Kashid & Murud Janjira

Distance: Mumbai – Kashid 130 km (Approx.)

Mumbai – Murud Janjira 150 Km (Approx.)

How to get there: The most convenient way to reach Murud Janjira would be by road. Besides state buses, there are many pvt. hire cabs/tourist vehicles that will make the trip for a fixed fee. Alternatively, try doing the road trip by yourself or carpool with friends. Check out Route.

Review: Road trips along the Konkan Coast are particularly enjoyable, largely because of a long picturesque coastline, which starts from Alibag and runs all the way to Goa. En-route, you’d find hidden coves, nondescript villages, popular beaches, and desolate getaways. The trick is to beat the crowds – whenever and wherever possible. The route to Kashid passes by Alibag, Nagaon and Korlai. Depending on your schedule, you could make a stop at these beaches, before heading further.

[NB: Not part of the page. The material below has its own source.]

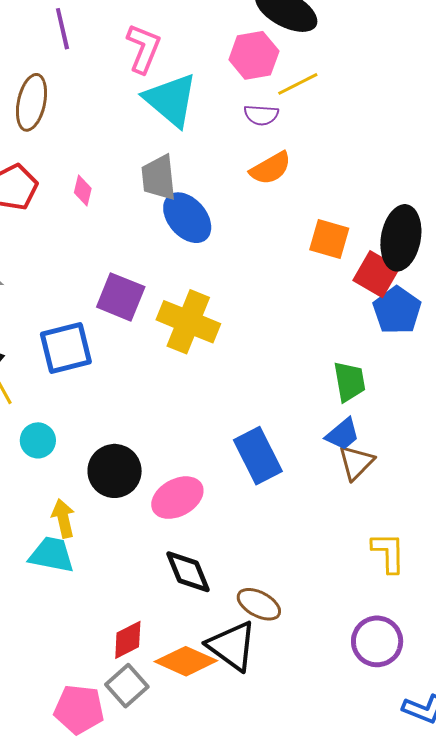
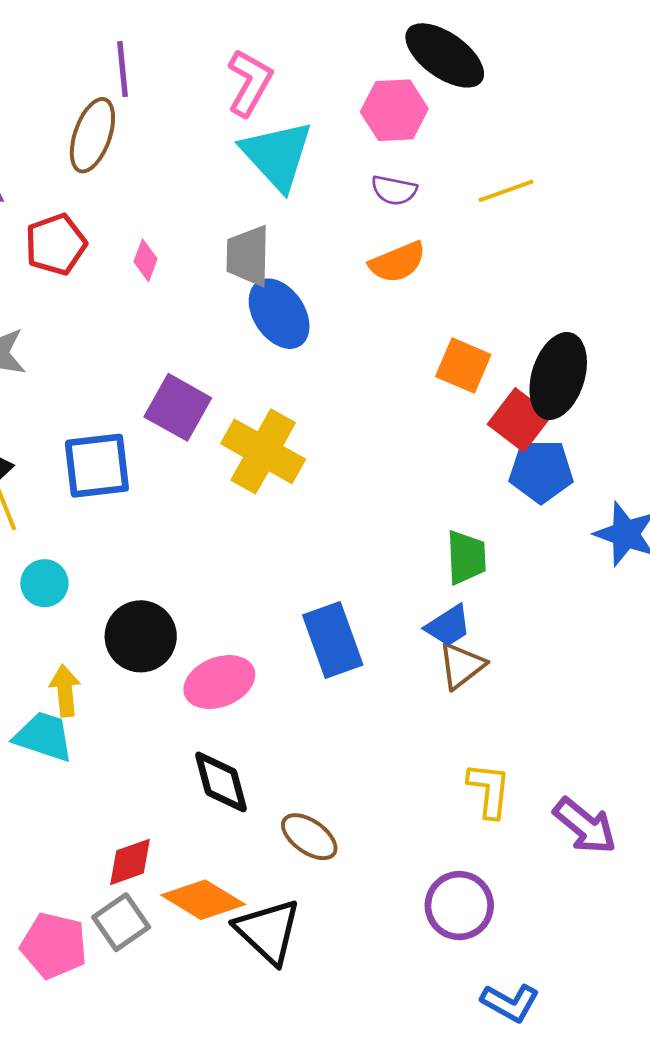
purple line: (62, 29) -> (122, 69), moved
yellow line: (298, 84) -> (506, 191), moved
blue pentagon: (397, 310) -> (541, 471), turned 30
black triangle: (232, 646) -> (268, 931), moved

Kashid is popular for its golden beach (unfortunately littering is common), thick Suru tree cover and water sports. The shacks which line the beach are ideal to spend a lazy afternoon or indulge in the local gastronomy. This beach is frequented by families and picnic groups. Beach volleyball and cricket are a common sight along the beach shores. You could also visit Revdanda Beach (8 km) or Phansad Bird Sanctuary (19km).

Murud Janjira lies a few kilometres further. While Murud beach attracts hordes of picnickers, its 350-year-old formidable fort has its fair share of curious visitors as well. Built by Siddhi Johar, Janjira Fort remained un-conquered (ajinkya), despite successive attack attempts from diverse invaders. The Portuguese, British and even local guerilla-warfare-expert and King, Shivaji, failed to penetrate its formidable 90 ft. walls. A boat trip to the fort is accompanied by folklore and tall tales of the Siddhis, who first came as traders from Africa. It might be hard to separate fact from fiction, but it makes the rocky journey (without life vests) worthwhile. Inside, the fort is divided into a number of sections. Canons, wall engravings, and desolate ruins of a past glory, is what you’d see today. It won’t take much, to imagine, how fascinating the fort must have been in the past. Try coming early, to avoid crowds. Although, Ahmedganj Palace is closed for visitors, you can take your best pic from its towering gates.

Spoiler: Try choosing off-season weekdays to visit these beaches, that’s if you want to beat the crowds. Being popular and conveniently located from Mumbai/Pune and en-route Goa; most resorts will be packed.